Subsequently, under general anesthesia, bilateral submandibular incisions were made, with careful dissection to preserve the marginal mandibular branch of the facial nerve. A patient-specific cutting guide derived from CT data was used to facilitate a precise osteotomy. Segmental mandibular resection was performed with a 1.5-cm oncologic safety margin, and the resected specimen was submitted for histopathological analysis. Detailed evaluation by the Department of Oral Pathology at Isfahan University of Medical Sciences revealed islands of odontogenic epithelium within fibrous connective tissue, with peripheral palisading and stellate reticulum-like features. The final diagnosis was mural unicystic ameloblastoma (Figure 3). No clinical or radiographic evidence of recurrence was observed during the short six-month follow-up period. The chronological sequence of the patient’s clinical course, diagnostic procedures, and treatment is summarized in Table 1.
Table 1.Chronological Timeline of the Patient's Clinical Presentation, Diagnostic Interventions, Surgical Treatment, and Follow-Up
DateClinical Events, Diagnostic Testing, and Interventions
May 2025The patient noticed gradual, painless swelling in the anterior mandible.
July 2025The patient was referred to the Oral and Maxillofacial Surgery Department at Isfahan University, and clinical examination was performed.
July 2025Radiographic evaluation, including panoramic radiography and CT, showed a well-defined mixed radiolucent-radiopaque lesion.
August 2025Incisional biopsy was performed using 4 pieces, with a maximum size of 1.1 cm. The preliminary diagnosis was ameloblastic fibroma.
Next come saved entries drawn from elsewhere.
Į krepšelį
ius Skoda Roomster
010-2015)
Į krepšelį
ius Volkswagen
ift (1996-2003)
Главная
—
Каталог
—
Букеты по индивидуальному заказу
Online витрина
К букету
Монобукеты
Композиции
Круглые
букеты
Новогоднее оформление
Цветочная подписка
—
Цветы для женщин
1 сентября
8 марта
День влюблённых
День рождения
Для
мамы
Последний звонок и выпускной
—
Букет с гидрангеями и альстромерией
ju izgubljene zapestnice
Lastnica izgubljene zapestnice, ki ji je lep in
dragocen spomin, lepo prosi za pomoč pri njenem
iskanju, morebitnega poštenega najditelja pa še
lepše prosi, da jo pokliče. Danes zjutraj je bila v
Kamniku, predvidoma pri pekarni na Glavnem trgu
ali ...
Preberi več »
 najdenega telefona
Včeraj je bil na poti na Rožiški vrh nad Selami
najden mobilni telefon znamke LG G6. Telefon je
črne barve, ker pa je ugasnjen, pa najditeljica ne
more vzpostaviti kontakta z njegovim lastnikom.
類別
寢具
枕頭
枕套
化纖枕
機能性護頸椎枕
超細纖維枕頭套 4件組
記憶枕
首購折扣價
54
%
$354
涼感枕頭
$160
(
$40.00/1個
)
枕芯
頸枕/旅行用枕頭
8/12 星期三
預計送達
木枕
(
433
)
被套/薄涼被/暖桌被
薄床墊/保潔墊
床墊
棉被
August 2025Segmental mandibular resection with a 1.5-cm safety margin was performed under general anesthesia.
September 2025Final histopathological examination was performed. The final diagnosis was mural unicystic ameloblastoma.
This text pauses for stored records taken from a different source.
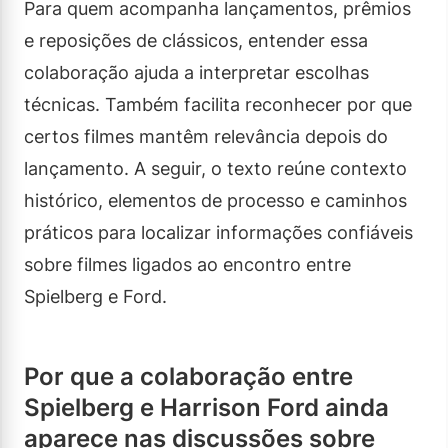
Para quem acompanha lançamentos, prêmios
e reposições de clássicos, entender essa
colaboração ajuda a interpretar escolhas
técnicas. Também facilita reconhecer por que
certos filmes mantêm relevância depois do
lançamento. A seguir, o texto reúne contexto
histórico, elementos de processo e caminhos
práticos para localizar informações confiáveis
sobre filmes ligados ao encontro entre
Spielberg e Ford.
Por que a colaboração entre
Spielberg e Harrison Ford ainda
aparece nas discussões sobre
November 2025No clinical or radiographic evidence of recurrence was observed during the short six-month follow-up period.
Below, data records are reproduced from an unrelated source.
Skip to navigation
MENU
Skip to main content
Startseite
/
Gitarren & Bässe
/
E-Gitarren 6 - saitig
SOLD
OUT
Future PlanLong-term follow-up is planned every 6 months for 2 years and then annually for 5 - 10 years.
A, Histopathological photomicrograph showing the cystic lining composed of ameloblastic epithelium with a hyperchromatic, polarized basal layer; B, the suprabasal cells are loosely arranged, resembling the stellate reticulum.
Figure 3.

A, Histopathological photomicrograph showing the cystic lining composed of ameloblastic epithelium with a hyperchromatic, polarized basal layer; B, the suprabasal cells are loosely arranged, resembling the stellate reticulum.

3. Discussion

Ameloblastoma is an odontogenic tumor that is typically benign, characterized by locally aggressive growth and a rare potential for malignant transformation and metastasis (6). It accounts for approximately 1% of all oral tumors and 13% to 78% of odontogenic tumors (7, 8). It can originate from the dental lamina or enamel organ, odontogenic cyst linings (predominantly dentigerous cysts), or basal epithelial cells of the oral epithelium (8). According to the 2022 WHO classification of odontogenic tumors, ameloblastomas are categorized into conventional, unicystic, extraosseous/peripheral, adenoid, and metastasizing subtypes (9). The unicystic variant comprises 5% to 15% of all ameloblastomas, with more than 90% occurring in the mandible. These lesions predominantly occur in the posterior mandible, with approximately 80% associated with an impacted mandibular third molar. Anterior mandibular involvement remains rare and atypical. In the present case, the lesion arose in the anterior mandible, representing an uncommon anatomical site (10).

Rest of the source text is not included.